Mori Y, Matsunaga M, Abe T, Fukushige S, Miura K, Sunamura M, Shiiba K, Sato M, Nukiwa T, Horii A
Department of Molecular Pathology, Tohoku University School of Medicine, Sendai, Japan.
Br J Cancer. 1999 May;80(3-4):556-62. doi: 10.1038/sj.bjc.6690391.
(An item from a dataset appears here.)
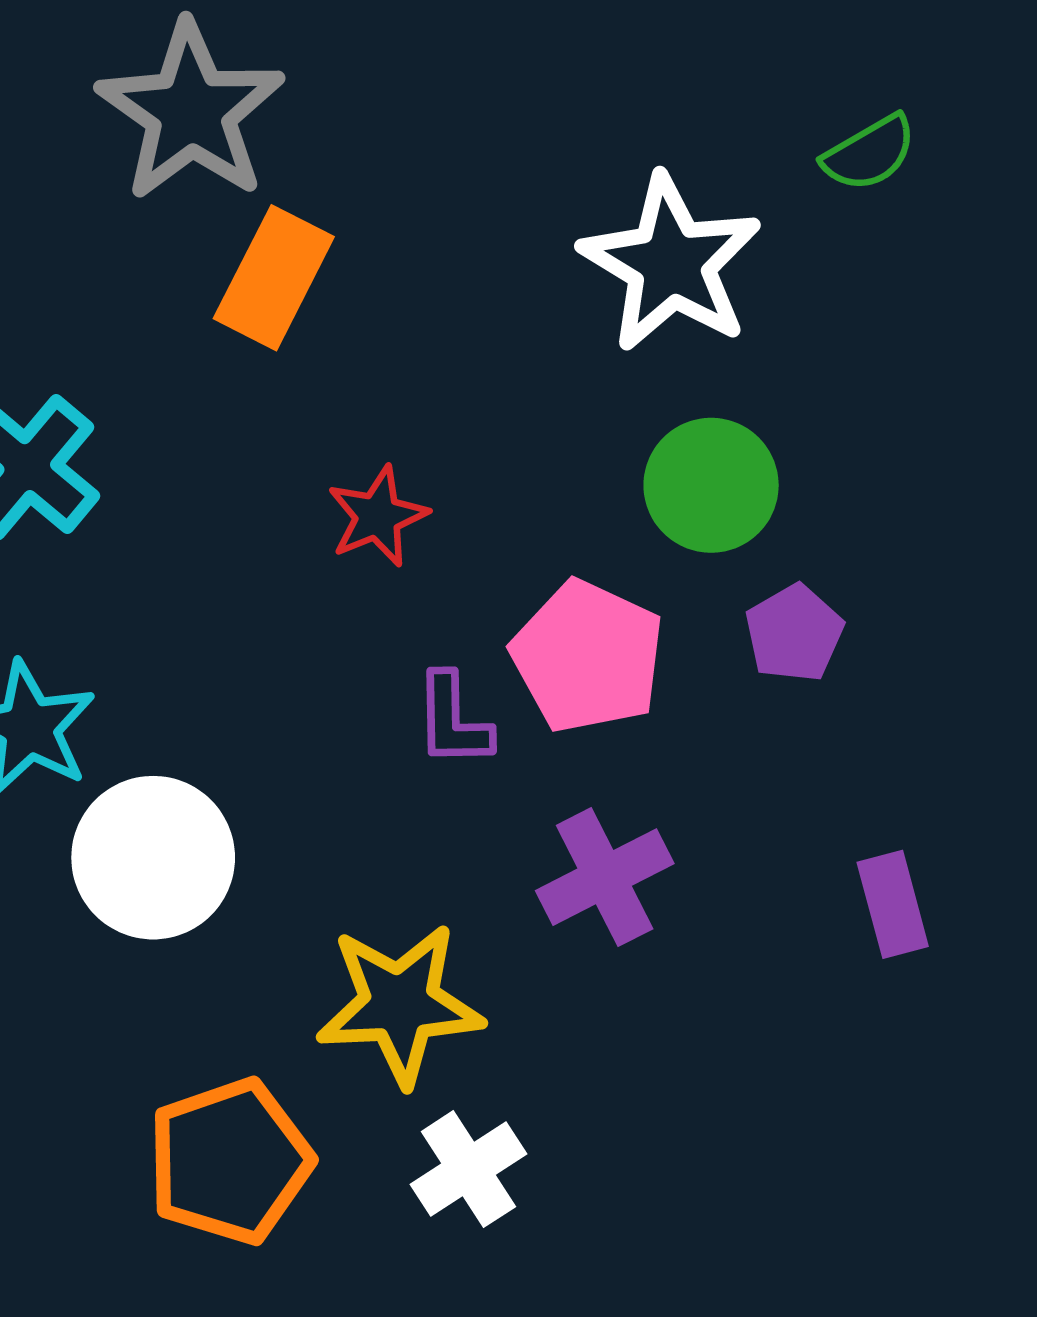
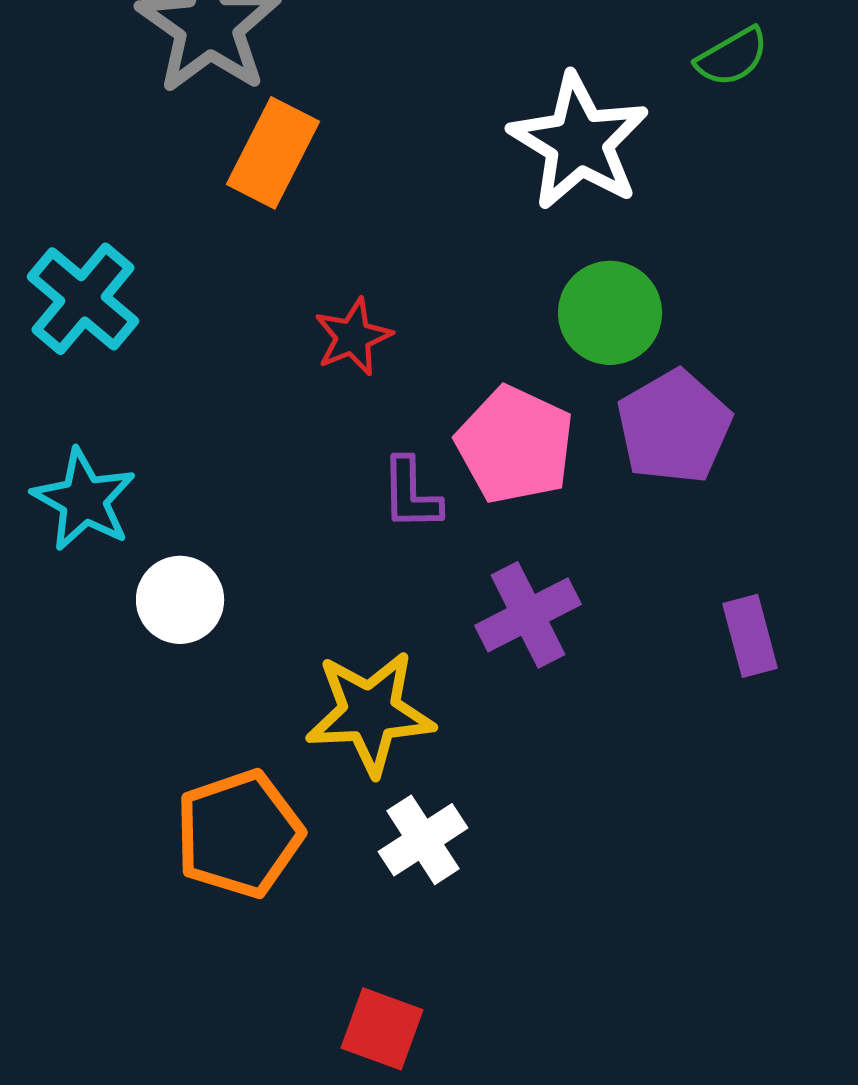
purple pentagon: (794, 633) -> (674, 427), size x1.5
white circle: (153, 858) -> (180, 600), size x0.7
We have analysed the loss of heterozygosity (LOH) on chromosome bands 16q22-q24 in 24 primary gastric cancer tissues and found three regions of frequent allelic loss (16q22, 16q24.1-q24.3 and 16q24.3). The region for the most frequent allelic loss (63%) was in 16q24.1-q24.3. LOH of this region had no relationship with histological subtype, but a significant association between LOH and microscopic lymphangial invasion was observed. Although not significant, vascular and gastric wall invasions are also associated with LOH. The region includes the locus for the H-cadherin gene. Therefore we examined the genetic and epigenetic alterations of this gene. Markedly reduced expression was observed in gastric cancer cell lines compared with that of normal gastric mucosa. However, no mutation was found in this gene in any of the gastric cancer tissues or the gastric cancer cell lines. Furthermore, we analysed the methylation status of the 5'-flanking region of the gene, but no significant association was found. We suggest that some other tumour suppressor gene(s) in 16q24.1-q24.3 may be responsible for gastric carcinogenesis.
我们分析了24例原发性胃癌组织中16q22 - q24染色体带的杂合性缺失(LOH),发现了三个常见等位基因缺失区域(16q22、16q24.1 - q24.3和16q24.3)。最常见等位基因缺失区域(63%)位于16q24.1 - q24.3。该区域的LOH与组织学亚型无关,但观察到LOH与微小淋巴管浸润之间存在显著关联。虽然不显著,但血管浸润和胃壁浸润也与LOH有关。该区域包含H - 钙黏蛋白基因的位点。因此,我们检测了该基因的遗传和表观遗传改变。与正常胃黏膜相比,在胃癌细胞系中观察到该基因表达明显降低。然而,在任何胃癌组织或胃癌细胞系中均未发现该基因的突变。此外,我们分析了该基因5' - 侧翼区域的甲基化状态,但未发现显著关联。我们认为16q24.1 - q24.3中的某些其他肿瘤抑制基因可能与胃癌发生有关。